There are inherent issues with making your superhero team proactive. If they foresee every threat and are always two steps ahead, then the drama of facing supervillains makes the fights a foregone conclusion. And furthermore, they run the risk of running into the Minority Report problem of predicting crimes before they’re committed. Neither of these are concerns for Geoffrey Thorne and Marcus To’s new team in X-Force #1, as it’s mostly a “meet the team” style issue. But given the setup, it’s clear some sense of that is coming, and soon.
So, what’s the setup? Spoilers past this point, but Forge has figured out a way to turn himself into an Omega-level mutant. And in the process (or perhaps because of the process), he’s discovered a way to predict “fracture points,” aka times the world is about to fall apart. Alongside that, he’s building a team to take these threats down.
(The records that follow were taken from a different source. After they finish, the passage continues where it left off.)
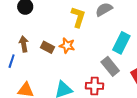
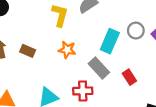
orange star: (67, 46) -> (67, 50), moved

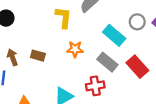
cyan rectangle: (110, 41) -> (114, 35), turned -65
red rectangle: (129, 77) -> (137, 67), size x1.5

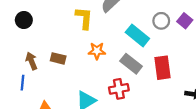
red rectangle: (137, 67) -> (162, 68), turned 35

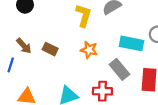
cyan rectangle: (137, 35) -> (132, 43), turned -40
brown arrow: (31, 61) -> (24, 46), turned 147

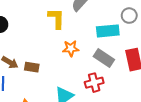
brown rectangle: (50, 49) -> (32, 67), moved

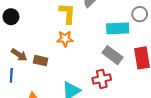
orange star: (71, 48) -> (65, 39), moved

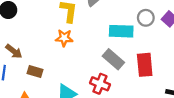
brown rectangle: (41, 61) -> (35, 71), moved
red cross: (102, 79) -> (100, 84), turned 30

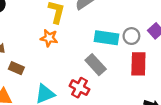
gray circle: (146, 18) -> (131, 36), moved
red rectangle: (145, 65) -> (138, 64), moved

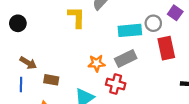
orange star: (49, 38) -> (97, 63), moved
gray rectangle: (96, 65) -> (126, 59), turned -60

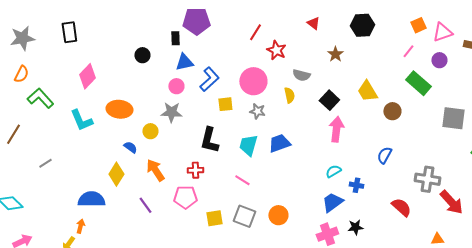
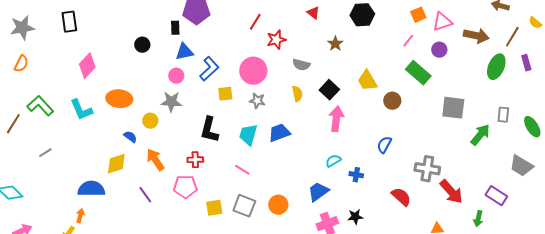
red star: (276, 50) -> (276, 40), turned 30
yellow semicircle: (289, 95) -> (297, 94), moved
green L-shape: (40, 98) -> (40, 106), moved
yellow diamond: (116, 174) -> (116, 164), turned 40
blue trapezoid: (332, 202) -> (318, 192), moved

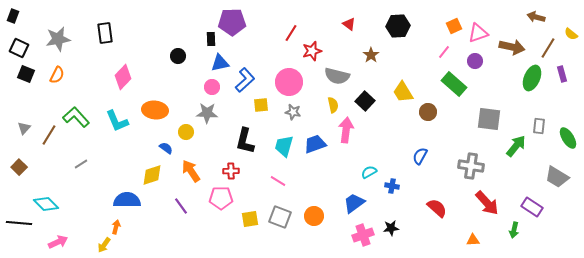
gray semicircle: (301, 65) -> (337, 76), size x1.4
pink arrow: (336, 119) -> (346, 130), moved
gray cross: (427, 169) -> (471, 166), moved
To start, that includes Sage, Rachel Summers, Betsy Braddock, and a mutant named Tank who may or may not be a one-and-done character from a mostly forgotten issue of Ironheart. Deadpool is also along for the ride as a guest star, with the promise that Black Panther will show up in issue #2, and more to come.
So, one thing to point out in the makeup of this team… While Forge and Sage are not the same character or power, they operate in a similar space. Same for Rachel and Betsy, who are there ostensibly as a couple but both have varying degrees of mental powers. Tank is TBD, but the book makes a point that both he and Deadpool are the muscle.
Basically, it seems like Forge is building redundancies. And if that’s the case, he doesn’t expect them to all survive. Chances are, what Thorne and company are presenting this book as, a mix between Grant Morrison-esque big science ideas and the classic X-Force concept of black ops X-Men, is not what the book will end up being.
So what is it? I’d venture that Thorne is getting around the problems mentioned above with some sort of a feint, that Forge’s professed purpose and what the team is actually doing are two different things. I’d also suggest that they may not be as on the side of good as it seems. The resolution of this issue suggests as much, as the team deals with a problem whose solution may not be entirely necessary.
It’s obviously early going (it is just a first issue, after all). But between Forge’s level-up, an overall mystery about what he’s doing and why, and a team makeup that seems built for failure, this is an intriguing start to an already very different riff on X-Force.
X-Force #1 is in stores now from Marvel.